Search

Sunday, June 13, 2010

ColdFusion likes lazy programmers



I don’t usually like to alias my code. Even when I write SQL I like to use the full field name, schema.table.column. I only use aliases when I’m in a sub query and need to reference the main query; then it’s required. I do the same thing in ColdFusion, I don't usually assign deep variables to a reference (no I don't really think it's lazy, just my preference).


Recently I was working with xml documents uploaded by users. For some reason my looping through my collection was timing out. My test document has 12,804 child elements from the root. At first I thought it was the processing I was doing within the loop. I kept removing sections of code trying to find out where the problem was. Finally I was left with a single cfoutput of a single element and my code was still timing out.


I’m not sure why I decided to try, because it isn't something I would normally do, but I assigned the parsedXML to a reference. To my surprise this solved my timeout problem. It solved it so well... my head exploded.

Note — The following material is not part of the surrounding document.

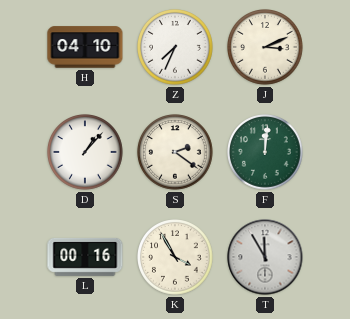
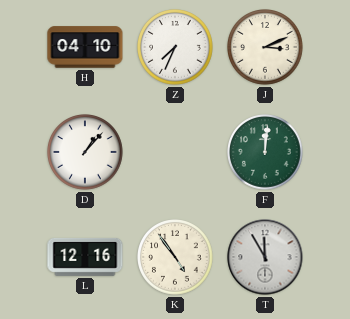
S: 2:21 -> none
L: 00:16 -> 12:16
K: 3:55 -> 4:54
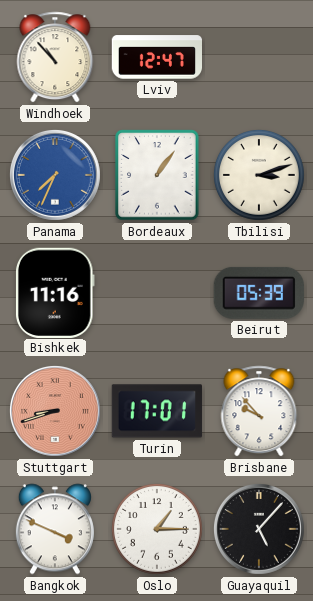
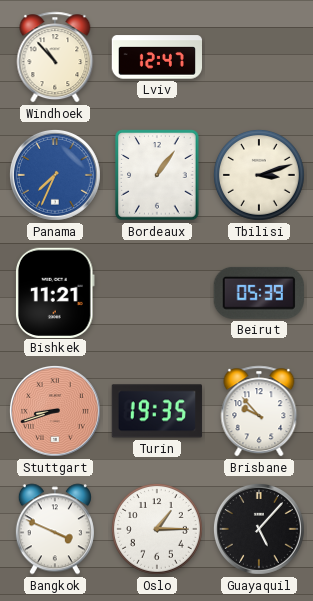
Bishkek: 11:16 -> 11:21
Turin: 17:01 -> 19:35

Here is a simple test to show the contrast.
The first loop uses the full variable syntax:
variables.parsedXML.XMLrootElement.XMLChildElement[variables.i].id.xmlText
The second loop uses the reference:
variables.XMLByRef[variables.i].id.xmlText
<cfsetting requesttimeout="960" /> 
<cfset variables.parsedXMLLen = arrayLen(variables.parsedXML.XMLrootElement.XMLChildElement) > 
<cfset variables.startXMLLongLoop = getTickCount() > 

#variables.parsedXML.XMLrootElement.XMLChildElement[variables.i].id.xmlText#


<cfset variables.stopXMLLongLoop = getTickCount() >

<cfset variables.XMLByRef = variables.parsedXML.XMLrootElement.XMLChildElement > <cfset variables.startXMLShortLoop = getTickCount() > #variables.XMLByRef[variables.i].id.xmlText# <cfset variables.stopXMLShortLoop = getTickCount() > Fully qualified: #variables.stopXMLLongLoop-variables.startXMLLongLoop# miliseconds to loop #variables.parsedXMLLen# times Referenced: #variables.stopXMLShortLoop-variables.startXMLShortLoop# miliseconds to loop #variables.parsedXMLLen# times
The result:
Fully qualified: 537765 miliseconds to loop 12804 times
Referenced: 250 miliseconds to loop 12804 times
The first loop using #variables.parsedXML.XMLrootElement.XMLChildElement[variables.i].id.xmlText# took almost 9 minutes to run!!
The second loop using #variables.XMLByRef[variables.i].id.xmlText# only took a quarter second??!! WTF just happened here? Anyone know why using a reference variable is faster than using the fully qualified variable?

Thanks!


4 comments:

  1. G'day:
    I think you're confusing "laziness" with "expedience" and "clarity". With your verbose approach you are not being "more thorough", you're writing unnecessarily cluttered code, which will be adding a maintenance overhead... from being harder to read.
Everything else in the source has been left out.